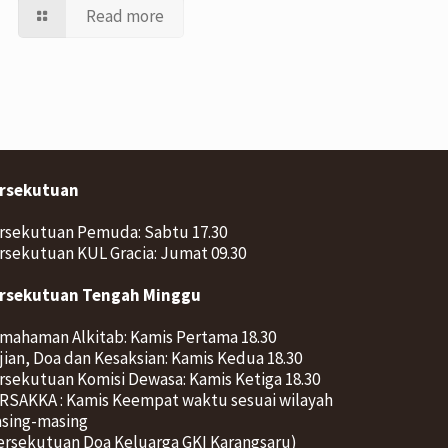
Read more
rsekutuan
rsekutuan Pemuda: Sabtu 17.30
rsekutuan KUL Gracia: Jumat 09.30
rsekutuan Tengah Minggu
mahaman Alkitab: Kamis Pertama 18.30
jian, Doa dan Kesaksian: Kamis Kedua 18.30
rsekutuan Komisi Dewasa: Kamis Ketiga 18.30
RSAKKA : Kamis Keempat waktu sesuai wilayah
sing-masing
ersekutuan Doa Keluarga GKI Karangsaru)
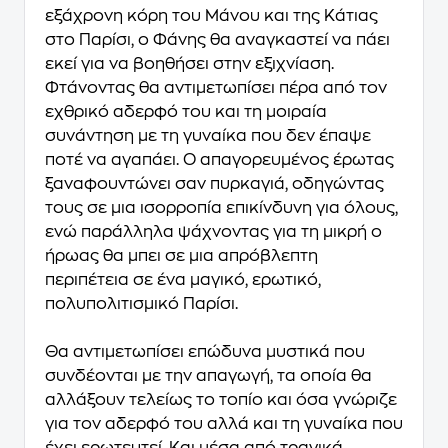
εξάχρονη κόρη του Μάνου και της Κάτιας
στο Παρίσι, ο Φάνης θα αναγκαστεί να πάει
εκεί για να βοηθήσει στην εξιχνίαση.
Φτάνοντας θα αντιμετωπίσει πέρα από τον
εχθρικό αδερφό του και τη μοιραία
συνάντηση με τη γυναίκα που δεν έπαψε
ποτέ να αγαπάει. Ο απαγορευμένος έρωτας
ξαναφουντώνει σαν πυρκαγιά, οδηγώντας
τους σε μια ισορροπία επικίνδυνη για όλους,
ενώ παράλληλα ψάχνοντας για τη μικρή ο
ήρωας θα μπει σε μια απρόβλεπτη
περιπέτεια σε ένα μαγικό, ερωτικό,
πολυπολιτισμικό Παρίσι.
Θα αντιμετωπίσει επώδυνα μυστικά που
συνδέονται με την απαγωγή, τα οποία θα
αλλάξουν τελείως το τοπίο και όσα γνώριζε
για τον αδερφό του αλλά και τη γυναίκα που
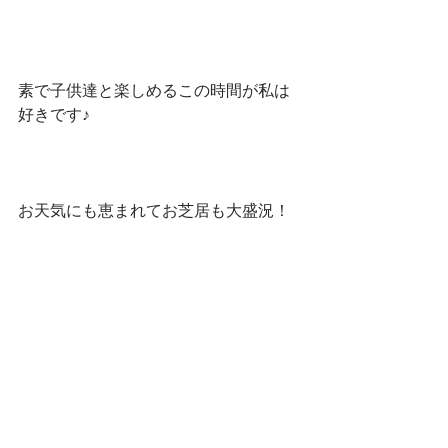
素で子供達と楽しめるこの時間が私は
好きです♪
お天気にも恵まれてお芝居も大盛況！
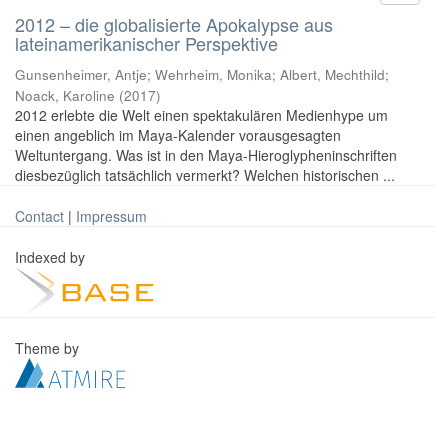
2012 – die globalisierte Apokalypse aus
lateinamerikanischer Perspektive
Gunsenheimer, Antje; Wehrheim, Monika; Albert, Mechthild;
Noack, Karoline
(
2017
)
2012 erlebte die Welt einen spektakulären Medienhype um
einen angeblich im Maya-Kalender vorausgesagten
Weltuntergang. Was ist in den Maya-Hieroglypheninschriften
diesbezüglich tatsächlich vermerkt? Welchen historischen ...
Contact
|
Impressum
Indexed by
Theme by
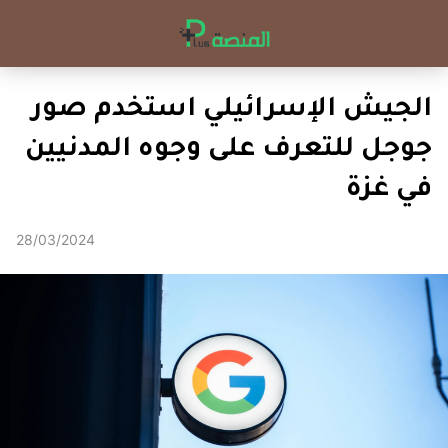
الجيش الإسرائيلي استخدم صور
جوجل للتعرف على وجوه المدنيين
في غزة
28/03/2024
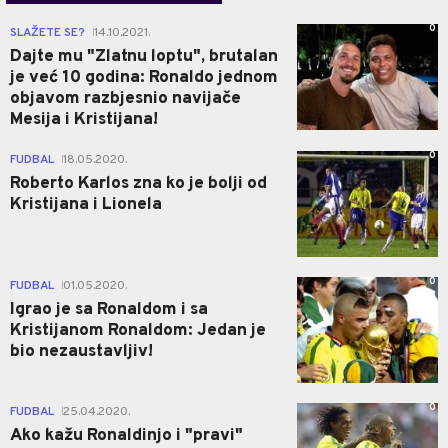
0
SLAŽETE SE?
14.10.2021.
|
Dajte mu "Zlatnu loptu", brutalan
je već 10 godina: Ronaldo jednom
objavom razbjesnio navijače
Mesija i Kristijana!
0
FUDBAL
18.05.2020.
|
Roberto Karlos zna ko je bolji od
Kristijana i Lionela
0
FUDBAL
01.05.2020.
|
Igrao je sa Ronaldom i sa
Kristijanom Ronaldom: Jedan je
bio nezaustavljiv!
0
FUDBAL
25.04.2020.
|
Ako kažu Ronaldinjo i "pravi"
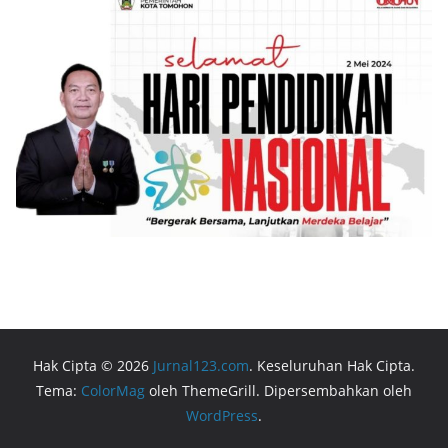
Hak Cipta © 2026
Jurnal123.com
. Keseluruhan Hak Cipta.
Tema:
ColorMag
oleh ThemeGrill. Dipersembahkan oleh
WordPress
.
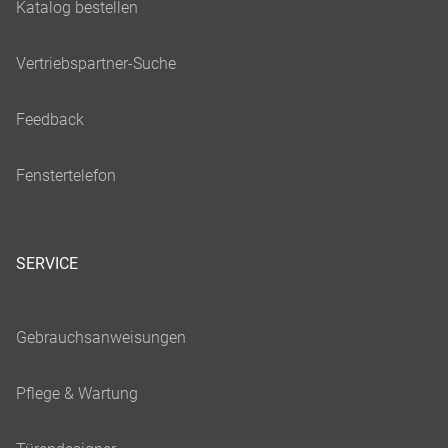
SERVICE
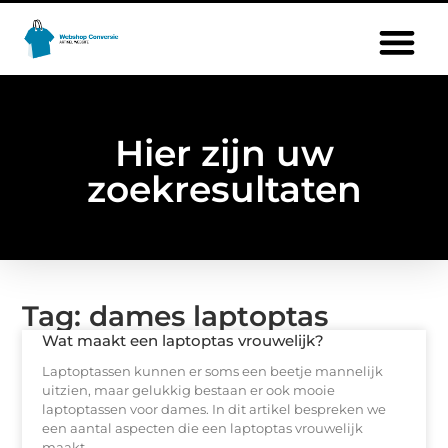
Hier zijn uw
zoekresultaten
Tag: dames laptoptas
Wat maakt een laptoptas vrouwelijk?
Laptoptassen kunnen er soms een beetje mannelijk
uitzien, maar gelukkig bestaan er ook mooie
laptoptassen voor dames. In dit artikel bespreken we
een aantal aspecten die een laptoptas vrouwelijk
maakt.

------------------------

[What you need to do] Scan the material for lines holding the word "vrouwelijk", count them, and give the result alone.

[Reply to the task] 2